The other three works recorded here are derived, in one way or another, from the opera Benvenuto Cellini. Berlioz’s opera on the adventurous life of the sixteenth-century Florentine goldsmith and sculptor Benvenuto Cellini represented his third attempt to write for the Paris Opéra. His proposed Les francs juges of 1826, which he abandoned when the libretto was rejected, is represented by a surviving overture, published in 1836, while a proposed ballet from Goethe’s Faust brought a very different result. Benvenuto Cellini caused Berlioz a great deal of trouble, and he found much amiss in Habeneck’s conducting of the work, when it was staged at the Paris Opéra in 1836, complaining of wrong notes, wrong tempi and wrong rhythms. It was briefly revived in 1839, to receive attention from Liszt in Weimar in 1852, with a less satisfactory revival in London the following year. The plot of the opera concerns Cellini’s wooing of Teresa, daughter of the papal treasurer, Baldacci, who would prefer Teresa to marry Cellini’s rival, the cowardly Fieramosca. When Cellini attempts to abduct Teresa at Carnival time, a fight ensues in which Cellini kills Fieramosca’s hired assassin. Cellini disappears and returns under the cover of a monks’ procession, to be arrested and later pardoned by the Pope only on the hurried completion of the commissioned statue of Perseus. Berlioz made further use of three elements of the opera, beginning with the overture Benvenuto Cellini and a brilliantly orchestrated concert overture, Le carnaval romain (The Roman Carnival), the latter using the carnival scene from the opera, with the love duet between Cellini and Teresa as a lyrical second theme.

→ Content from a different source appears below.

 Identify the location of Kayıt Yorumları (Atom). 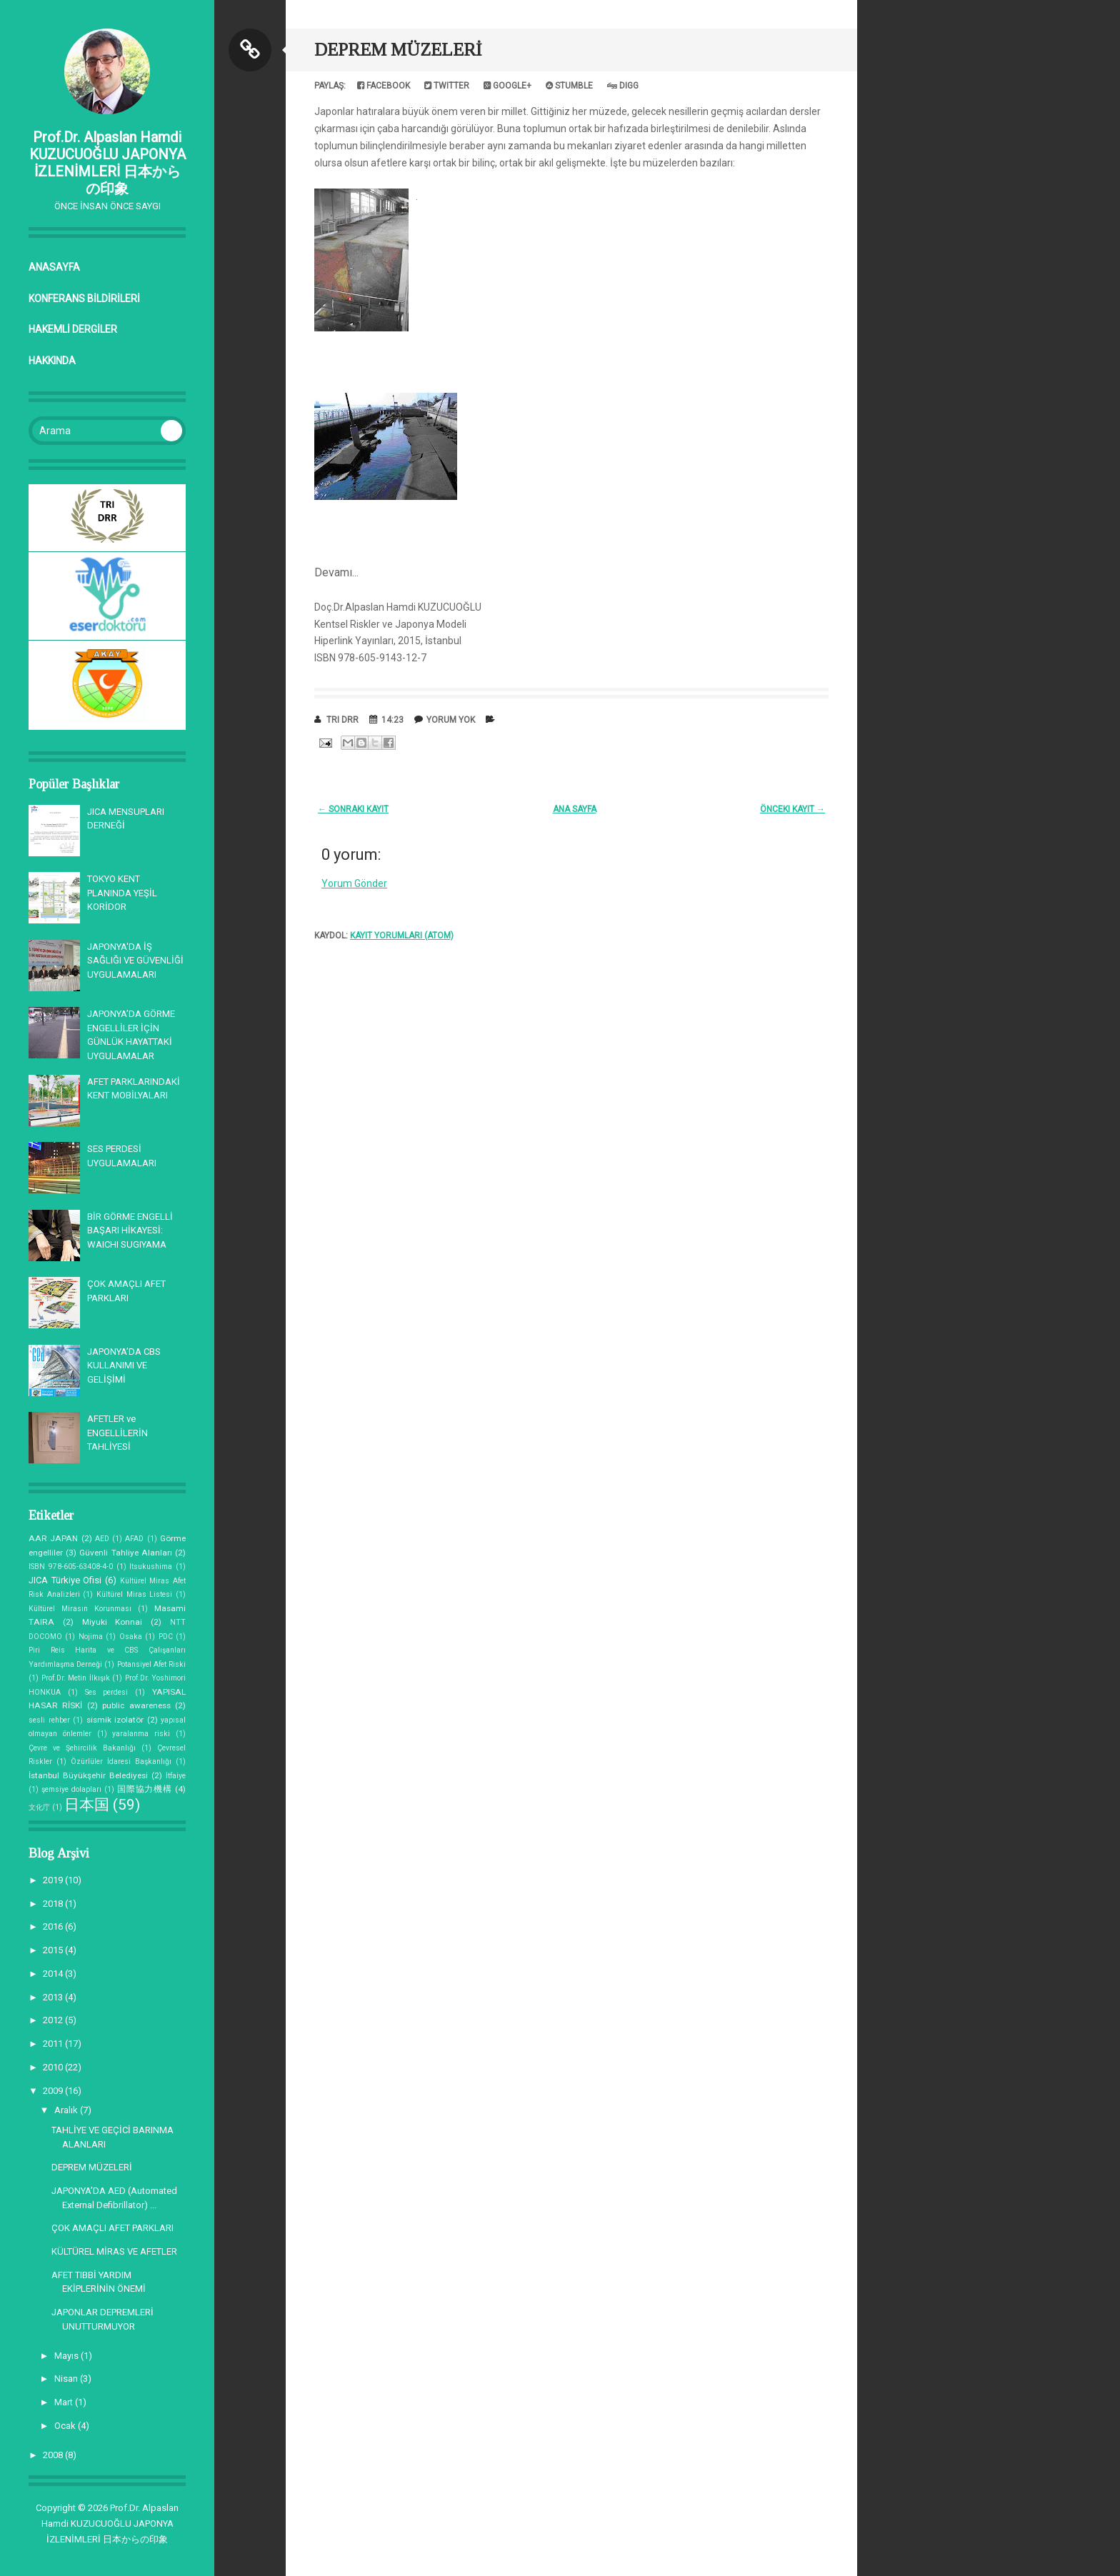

In 1841 Berlioz retrieved a third element from Benvenuto Cellini by taking a discarded cavatina from the opera to create a concert work for violin and orchestra, the Rêverie et Caprice, dedicated to Joseph-Alexandre Artôt, uncle of Tchaikovsky’s innamorata, the singer Désirée Artôt.

Berlioz mentions the work in his Mémoires, remarking on its elaborate orchestration and its success with the audience when it was played in Leipzig in 1843 with Ferdinand David as the soloist, and Mendelssohn as a pianist taking the place of a harpist. The work retains clear traces of its origin and served its purpose as a vehicle for soloists including Alard, Ernst, Wieniawski and Joachim, among others. The published version includes a spurious programme for the piece, attributed to the composer.